İSLÂM TARİHİNDEN YAPRAKLAR (25) : İÇ SAVAŞLAR
Cuma, 22 Mayıs 2020 00:00

İSLÂM TARİHİNDEN YAPRAKLAR (25) : İÇ SAVAŞLAR

(...dünden devam)

Bu son rivayeti uydurma kabul eden Sallâbî, bu rivayetin senedinde güvenilmeyen iki meçhul kişinin bulunduğunu söylüyor. İbn Abdi Rabbih, Ağa­nî yazarı, Ya'kubî ve Mes'ûdî gibi yazarların da Âişe'nin önceleri Osman'a karşı olduğu şeklindeki rivayetlerin doğru olmadığını söylediklerini belirtiyor. Çünkü bu rivayetler, sahih rivayetlere aykırı bu­lunmaktadır.

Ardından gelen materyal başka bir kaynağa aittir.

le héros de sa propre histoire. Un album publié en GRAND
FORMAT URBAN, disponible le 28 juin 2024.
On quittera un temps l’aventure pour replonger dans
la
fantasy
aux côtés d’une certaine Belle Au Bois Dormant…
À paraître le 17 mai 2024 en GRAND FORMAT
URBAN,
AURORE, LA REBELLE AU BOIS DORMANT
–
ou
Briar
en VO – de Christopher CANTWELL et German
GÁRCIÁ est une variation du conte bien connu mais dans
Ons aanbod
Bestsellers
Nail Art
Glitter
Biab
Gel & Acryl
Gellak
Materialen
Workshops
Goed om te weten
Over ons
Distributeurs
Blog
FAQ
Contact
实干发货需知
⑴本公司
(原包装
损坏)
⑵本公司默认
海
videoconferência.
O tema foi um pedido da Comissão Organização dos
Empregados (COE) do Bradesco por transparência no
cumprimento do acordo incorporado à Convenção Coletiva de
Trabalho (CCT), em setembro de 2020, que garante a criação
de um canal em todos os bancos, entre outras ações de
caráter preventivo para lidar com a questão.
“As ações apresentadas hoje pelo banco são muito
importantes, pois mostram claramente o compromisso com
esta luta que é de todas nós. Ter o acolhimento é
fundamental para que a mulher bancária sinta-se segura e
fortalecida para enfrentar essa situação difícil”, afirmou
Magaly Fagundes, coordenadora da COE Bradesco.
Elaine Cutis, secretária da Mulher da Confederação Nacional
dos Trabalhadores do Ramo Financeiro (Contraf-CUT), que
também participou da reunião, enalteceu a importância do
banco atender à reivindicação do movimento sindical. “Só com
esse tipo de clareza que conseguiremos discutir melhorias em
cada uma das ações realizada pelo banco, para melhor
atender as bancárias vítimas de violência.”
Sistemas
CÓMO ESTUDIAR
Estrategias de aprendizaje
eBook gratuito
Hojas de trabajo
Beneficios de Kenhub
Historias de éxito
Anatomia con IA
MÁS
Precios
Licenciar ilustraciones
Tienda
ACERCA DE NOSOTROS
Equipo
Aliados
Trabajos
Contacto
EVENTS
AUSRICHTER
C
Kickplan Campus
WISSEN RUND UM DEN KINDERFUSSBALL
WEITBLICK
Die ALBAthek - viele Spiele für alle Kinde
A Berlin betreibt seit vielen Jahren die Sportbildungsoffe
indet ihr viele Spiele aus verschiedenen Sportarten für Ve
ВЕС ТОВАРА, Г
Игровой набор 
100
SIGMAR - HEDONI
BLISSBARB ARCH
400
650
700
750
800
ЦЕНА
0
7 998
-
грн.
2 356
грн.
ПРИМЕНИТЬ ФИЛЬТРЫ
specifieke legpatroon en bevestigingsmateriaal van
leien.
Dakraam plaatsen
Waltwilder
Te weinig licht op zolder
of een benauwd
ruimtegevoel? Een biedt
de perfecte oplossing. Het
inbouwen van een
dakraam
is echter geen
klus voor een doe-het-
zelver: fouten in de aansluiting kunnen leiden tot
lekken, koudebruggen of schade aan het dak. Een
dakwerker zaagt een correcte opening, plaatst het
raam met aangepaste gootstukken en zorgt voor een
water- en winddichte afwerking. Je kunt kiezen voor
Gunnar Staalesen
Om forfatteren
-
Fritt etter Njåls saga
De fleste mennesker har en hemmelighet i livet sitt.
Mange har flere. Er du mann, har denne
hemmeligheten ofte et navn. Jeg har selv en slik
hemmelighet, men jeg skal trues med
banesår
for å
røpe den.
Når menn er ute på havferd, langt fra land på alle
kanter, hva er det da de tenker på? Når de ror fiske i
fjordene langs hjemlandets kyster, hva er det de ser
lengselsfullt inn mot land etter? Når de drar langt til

Cemel olayı, Hz. Alî'nin halife olmasından beş ay, yirmi bir gün sonra vuku bulmuş, Hilâfetinin altıncı ayında da Alî Kûfe'ye gelmiştir. Kû­fe'ye gelmesinden altı ay sonra da Sıffîn Savaşı olmuştur. Bu savaşın Kûfe'ye gelişinden iki ay yahut üç ay sonra olduğu rivayeti de vardır (Murûcu'z-Zeheb: 2/360; Buhârî, et-Târîḫu's-Sağîr: 1/102). Hz. Alî Kufe'ye 36. Hicret yılı Recep ayının on ikinci gününe rastlayan Pazartesi günü gelmişti. Kendisine Beyaz Saray'a inmesi söylenmiş ise de "Hayır, Ömer bn Ḫattab saraya inmekten hoşlanmazdı. Ben de hoşlanmam” demiştir.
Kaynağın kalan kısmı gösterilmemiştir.